Data for processing section start

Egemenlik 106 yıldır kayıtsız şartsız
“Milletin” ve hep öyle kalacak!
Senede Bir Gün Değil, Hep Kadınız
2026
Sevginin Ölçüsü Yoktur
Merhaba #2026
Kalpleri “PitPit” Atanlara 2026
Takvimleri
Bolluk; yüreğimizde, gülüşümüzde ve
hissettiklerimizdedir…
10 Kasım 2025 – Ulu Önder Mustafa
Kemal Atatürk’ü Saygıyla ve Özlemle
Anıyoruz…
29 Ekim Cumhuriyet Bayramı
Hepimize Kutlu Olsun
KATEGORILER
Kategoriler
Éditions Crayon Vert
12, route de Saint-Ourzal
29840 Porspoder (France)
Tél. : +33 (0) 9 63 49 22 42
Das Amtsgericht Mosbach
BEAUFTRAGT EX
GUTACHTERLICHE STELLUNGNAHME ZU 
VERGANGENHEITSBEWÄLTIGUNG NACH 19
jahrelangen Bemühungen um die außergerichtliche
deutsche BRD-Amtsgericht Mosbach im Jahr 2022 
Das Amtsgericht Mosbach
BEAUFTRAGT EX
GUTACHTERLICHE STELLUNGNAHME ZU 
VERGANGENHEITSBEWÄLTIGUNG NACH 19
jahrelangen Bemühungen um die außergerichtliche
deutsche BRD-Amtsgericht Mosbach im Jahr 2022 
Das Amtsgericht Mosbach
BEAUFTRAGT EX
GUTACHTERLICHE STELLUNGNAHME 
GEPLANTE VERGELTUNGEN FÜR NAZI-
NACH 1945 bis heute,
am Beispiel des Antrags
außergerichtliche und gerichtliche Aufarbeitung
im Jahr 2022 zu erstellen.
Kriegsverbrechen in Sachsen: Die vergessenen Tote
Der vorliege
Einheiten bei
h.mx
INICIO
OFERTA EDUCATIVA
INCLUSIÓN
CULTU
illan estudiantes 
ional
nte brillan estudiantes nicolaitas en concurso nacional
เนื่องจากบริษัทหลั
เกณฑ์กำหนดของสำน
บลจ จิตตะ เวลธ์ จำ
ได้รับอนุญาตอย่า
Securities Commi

Data for processing section end

• _Task directions_
Provide an exact transcript of the lines from the one that holds "hep öyle kalacak!" through the final line of the data above.

• _Output of the exercise_
“Milletin” ve hep öyle kalacak!
Senede Bir Gün Değil, Hep Kadınız
2026
Sevginin Ölçüsü Yoktur
Merhaba #2026
Kalpleri “PitPit” Atanlara 2026
Takvimleri
Bolluk; yüreğimizde, gülüşümüzde ve
hissettiklerimizdedir…
10 Kasım 2025 – Ulu Önder Mustafa
Kemal Atatürk’ü Saygıyla ve Özlemle
Anıyoruz…
29 Ekim Cumhuriyet Bayramı
Hepimize Kutlu Olsun
KATEGORILER
Kategoriler
Éditions Crayon Vert
12, route de Saint-Ourzal
29840 Porspoder (France)
Tél. : +33 (0) 9 63 49 22 42
Das Amtsgericht Mosbach
BEAUFTRAGT EX
GUTACHTERLICHE STELLUNGNAHME ZU 
VERGANGENHEITSBEWÄLTIGUNG NACH 19
jahrelangen Bemühungen um die außergerichtliche
deutsche BRD-Amtsgericht Mosbach im Jahr 2022 
Das Amtsgericht Mosbach
BEAUFTRAGT EX
GUTACHTERLICHE STELLUNGNAHME ZU 
VERGANGENHEITSBEWÄLTIGUNG NACH 19
jahrelangen Bemühungen um die außergerichtliche
deutsche BRD-Amtsgericht Mosbach im Jahr 2022 
Das Amtsgericht Mosbach
BEAUFTRAGT EX
GUTACHTERLICHE STELLUNGNAHME 
GEPLANTE VERGELTUNGEN FÜR NAZI-
NACH 1945 bis heute,
am Beispiel des Antrags
außergerichtliche und gerichtliche Aufarbeitung
im Jahr 2022 zu erstellen.
Kriegsverbrechen in Sachsen: Die vergessenen Tote
Der vorliege
Einheiten bei
h.mx
INICIO
OFERTA EDUCATIVA
INCLUSIÓN
CULTU
illan estudiantes 
ional
nte brillan estudiantes nicolaitas en concurso nacional
เนื่องจากบริษัทหลั
เกณฑ์กำหนดของสำน
บลจ จิตตะ เวลธ์ จำ
ได้รับอนุญาตอย่า
Securities Commi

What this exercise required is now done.